I've been a writer all my life and a public writer since I was twelve, and I've always found this very obscure blog with its very small audience to be a source of agency for me; at home, away from the people who hurt me, I can write whatever I like about them and they can't stop me. I often liked to sneer, to heartbreakers and hair-pullers, that everyone has a story, but it's my story that counts; and in a way, that's true, because I'm the writer. And when I run into ghosts at uni, a long way away from my battered, scraped-knee, snotty-nosed child self, I see shock, and then begrudging acknowledgement, then fear. Because as much as we become different people we hold on to the same memories and those memories are powerful.

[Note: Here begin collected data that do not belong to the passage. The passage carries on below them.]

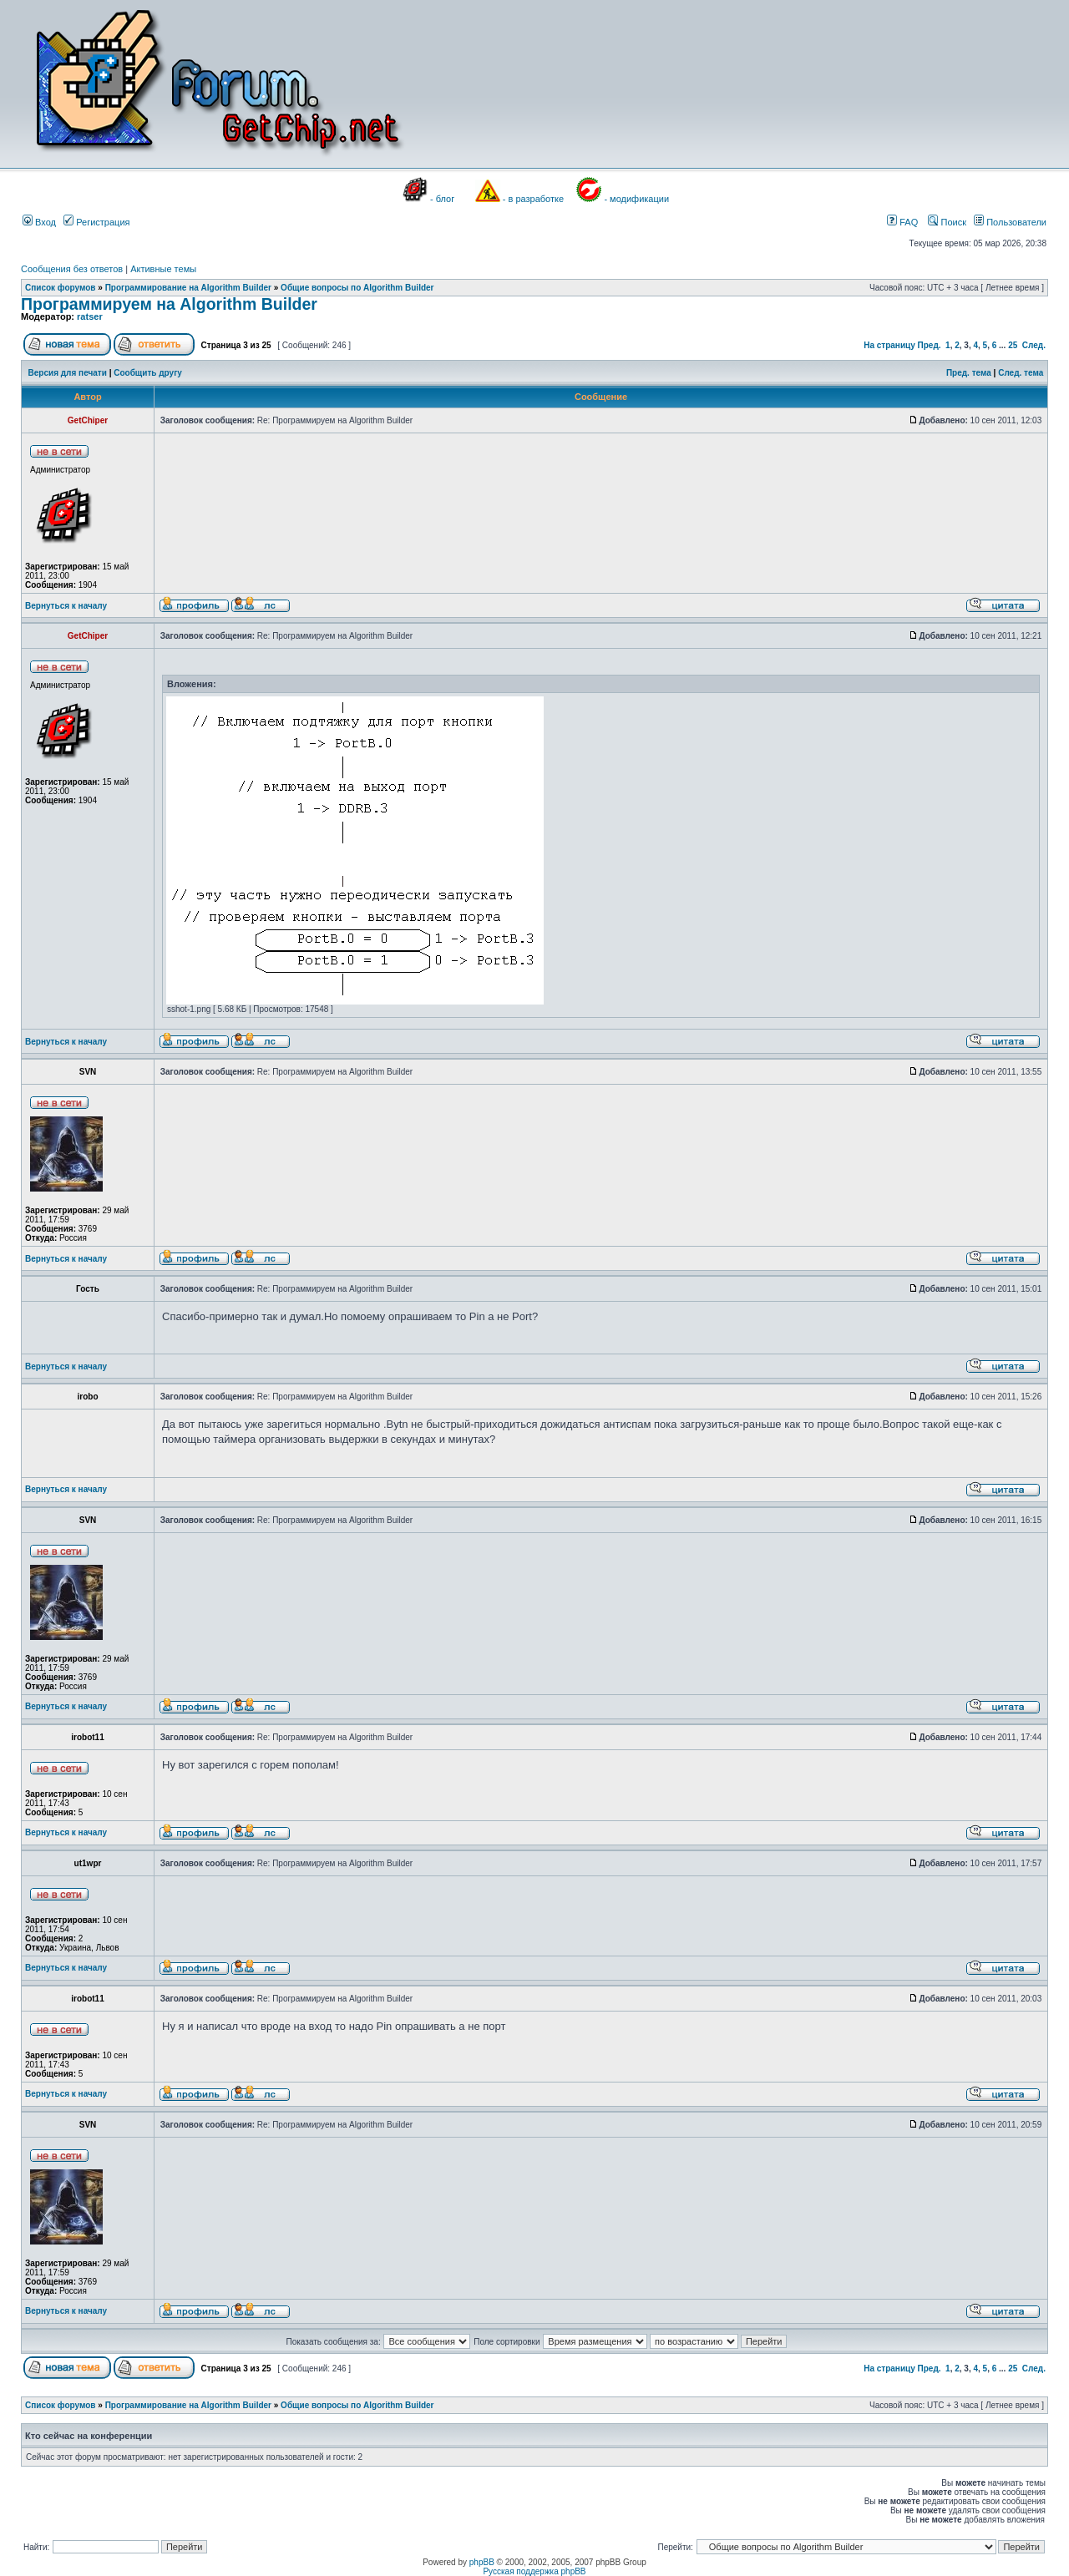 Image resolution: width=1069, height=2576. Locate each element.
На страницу (889, 345)
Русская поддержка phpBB (534, 2571)
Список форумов (60, 287)
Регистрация (96, 222)
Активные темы (163, 269)
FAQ (902, 222)
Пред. (929, 345)
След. (1034, 345)
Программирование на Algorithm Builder (188, 287)
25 (1012, 345)
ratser (90, 316)
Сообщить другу (148, 372)
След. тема (1020, 372)
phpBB (481, 2562)
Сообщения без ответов (72, 269)
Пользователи (1010, 222)
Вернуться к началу (66, 605)
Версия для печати (67, 372)
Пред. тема (968, 372)
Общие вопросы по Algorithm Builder (357, 287)
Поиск (947, 222)
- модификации (636, 199)
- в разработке (533, 199)
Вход (39, 222)
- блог (442, 199)
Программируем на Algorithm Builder (169, 304) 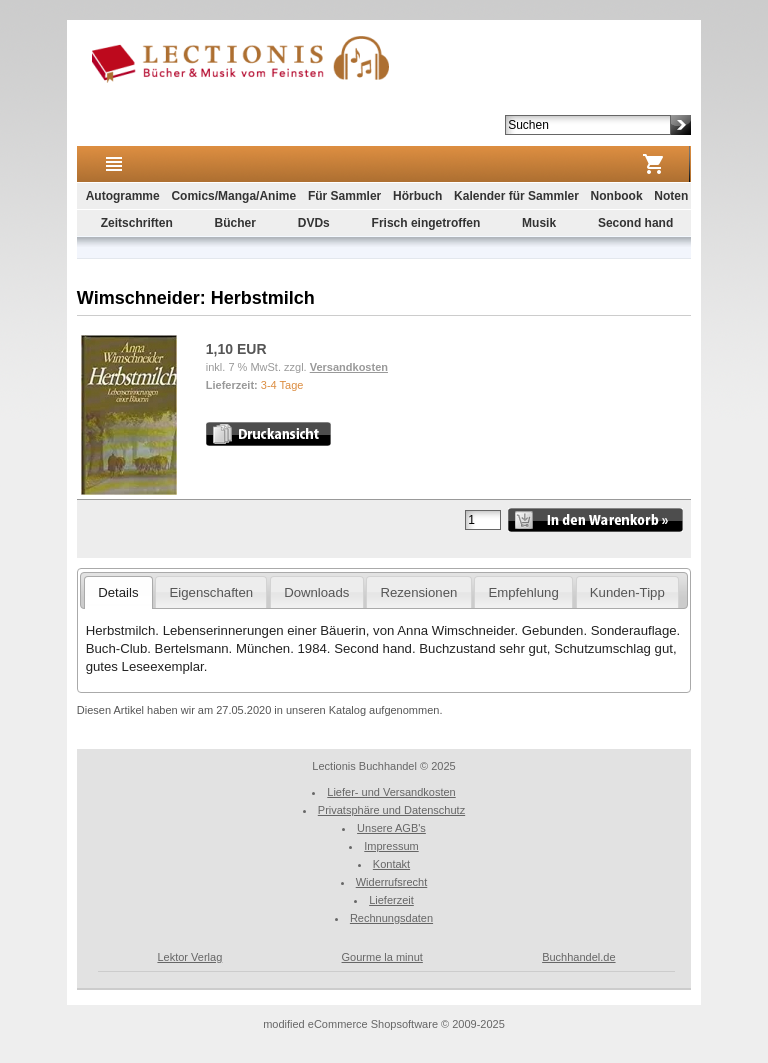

Like many bullied kids, I spent a lot of my childhood feeling powerless and helpless and therefore deeply resentful; of the kids who bullied me, my teachers who either bullied me or did very little to stop bullying as a systemic problem at school, and the frustration of being a kid and of being a person who didn't have the words or the nerve or the strength to fight back - and the few times I did fight back were instantly punished. I'll never forget the time I was made to apologise to my bullies. I'll never forget my Year 8 Science teacher who told me that I was useless or my Year 12 Politics teacher who said I would never get into uni. I spent a lot of time fantasizing about hurting my bullies or at least saying something super clever and snarky to their faces but I've come to the realization that people are genuinely afraid that I remember things, and that I write, and that I'm not a huge fan of forgive and forget. What happened in the past is thoroughly in the past for me, in that they don't hang in moments or places as panic and dread on a daily basis in the way that other things do, but that doesn't mean I'm necessarily going to give you a clean slate for free. But there is power in that, in remembering. Because holding people accountable isn't just cathartic and deeply satisfying; it is the only way to show people that easy targets sometimes grow up into people you can't push around anymore.